[Source data — start]

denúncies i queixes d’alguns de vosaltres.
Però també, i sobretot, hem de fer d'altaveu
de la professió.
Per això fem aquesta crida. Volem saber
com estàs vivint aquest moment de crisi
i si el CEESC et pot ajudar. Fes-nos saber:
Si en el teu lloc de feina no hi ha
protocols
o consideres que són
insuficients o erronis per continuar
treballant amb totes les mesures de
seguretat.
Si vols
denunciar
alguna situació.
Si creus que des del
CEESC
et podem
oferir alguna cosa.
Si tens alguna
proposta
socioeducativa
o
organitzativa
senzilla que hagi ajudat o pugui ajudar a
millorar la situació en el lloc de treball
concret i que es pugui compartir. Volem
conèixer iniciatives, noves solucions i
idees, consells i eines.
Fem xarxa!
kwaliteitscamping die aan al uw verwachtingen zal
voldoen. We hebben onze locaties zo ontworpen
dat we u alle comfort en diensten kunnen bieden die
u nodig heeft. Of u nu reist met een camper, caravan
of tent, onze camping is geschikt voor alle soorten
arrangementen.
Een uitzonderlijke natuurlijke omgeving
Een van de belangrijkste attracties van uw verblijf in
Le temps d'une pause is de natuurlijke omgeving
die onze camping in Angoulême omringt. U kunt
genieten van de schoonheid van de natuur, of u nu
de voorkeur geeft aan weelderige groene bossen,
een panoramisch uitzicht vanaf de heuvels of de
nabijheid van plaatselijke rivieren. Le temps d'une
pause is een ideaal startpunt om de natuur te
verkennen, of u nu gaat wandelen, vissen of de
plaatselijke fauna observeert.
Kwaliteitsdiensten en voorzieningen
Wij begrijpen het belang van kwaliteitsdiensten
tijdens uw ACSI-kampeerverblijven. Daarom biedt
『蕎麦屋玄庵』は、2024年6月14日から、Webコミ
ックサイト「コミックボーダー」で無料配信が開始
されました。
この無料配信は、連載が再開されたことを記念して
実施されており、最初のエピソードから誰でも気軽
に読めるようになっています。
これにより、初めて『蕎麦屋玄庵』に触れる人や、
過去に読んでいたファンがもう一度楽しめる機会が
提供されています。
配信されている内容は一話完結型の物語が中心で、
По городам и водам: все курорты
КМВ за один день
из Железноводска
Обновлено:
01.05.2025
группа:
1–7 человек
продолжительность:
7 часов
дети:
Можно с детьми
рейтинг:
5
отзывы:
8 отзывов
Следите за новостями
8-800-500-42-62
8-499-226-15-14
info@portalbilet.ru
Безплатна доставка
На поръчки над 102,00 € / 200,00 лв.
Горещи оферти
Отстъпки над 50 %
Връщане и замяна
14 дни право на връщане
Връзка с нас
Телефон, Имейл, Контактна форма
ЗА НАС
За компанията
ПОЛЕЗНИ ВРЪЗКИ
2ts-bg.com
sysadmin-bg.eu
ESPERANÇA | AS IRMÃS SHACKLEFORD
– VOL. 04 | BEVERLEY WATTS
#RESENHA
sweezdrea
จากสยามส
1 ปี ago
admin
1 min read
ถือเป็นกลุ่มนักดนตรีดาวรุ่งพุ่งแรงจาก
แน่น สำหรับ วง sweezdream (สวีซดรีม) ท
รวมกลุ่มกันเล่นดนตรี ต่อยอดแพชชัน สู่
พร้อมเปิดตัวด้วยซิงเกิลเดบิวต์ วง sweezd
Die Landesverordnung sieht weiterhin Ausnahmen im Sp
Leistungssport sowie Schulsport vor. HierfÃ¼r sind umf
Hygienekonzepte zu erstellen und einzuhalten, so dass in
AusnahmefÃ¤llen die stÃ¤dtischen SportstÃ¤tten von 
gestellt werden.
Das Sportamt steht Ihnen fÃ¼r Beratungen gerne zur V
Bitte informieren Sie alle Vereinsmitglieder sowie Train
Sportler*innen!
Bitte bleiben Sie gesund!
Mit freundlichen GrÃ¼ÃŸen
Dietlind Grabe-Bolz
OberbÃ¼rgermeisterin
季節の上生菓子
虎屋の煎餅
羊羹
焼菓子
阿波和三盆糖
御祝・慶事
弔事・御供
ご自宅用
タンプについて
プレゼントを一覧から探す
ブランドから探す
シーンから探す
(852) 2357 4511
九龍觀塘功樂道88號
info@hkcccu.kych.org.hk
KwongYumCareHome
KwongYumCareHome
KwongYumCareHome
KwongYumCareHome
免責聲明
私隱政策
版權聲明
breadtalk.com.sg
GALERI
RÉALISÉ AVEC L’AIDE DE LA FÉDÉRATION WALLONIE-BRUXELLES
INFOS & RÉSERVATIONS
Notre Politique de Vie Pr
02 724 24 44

[Source data — finish]

What you need to do ::
Above this task is a listing. Restate, word for word and with nothing added, the lines from the one with "14 дни право на връщане" through the one with "พร้อมเปิดตัวด้วยซิงเกิลเดบิวต์ วง sweezd".

Exercise result ::
14 дни право на връщане
Връзка с нас
Телефон, Имейл, Контактна форма
ЗА НАС
За компанията
ПОЛЕЗНИ ВРЪЗКИ
2ts-bg.com
sysadmin-bg.eu
ESPERANÇA | AS IRMÃS SHACKLEFORD
– VOL. 04 | BEVERLEY WATTS
#RESENHA
sweezdrea
จากสยามส
1 ปี ago
admin
1 min read
ถือเป็นกลุ่มนักดนตรีดาวรุ่งพุ่งแรงจาก
แน่น สำหรับ วง sweezdream (สวีซดรีม) ท
รวมกลุ่มกันเล่นดนตรี ต่อยอดแพชชัน สู่
พร้อมเปิดตัวด้วยซิงเกิลเดบิวต์ วง sweezd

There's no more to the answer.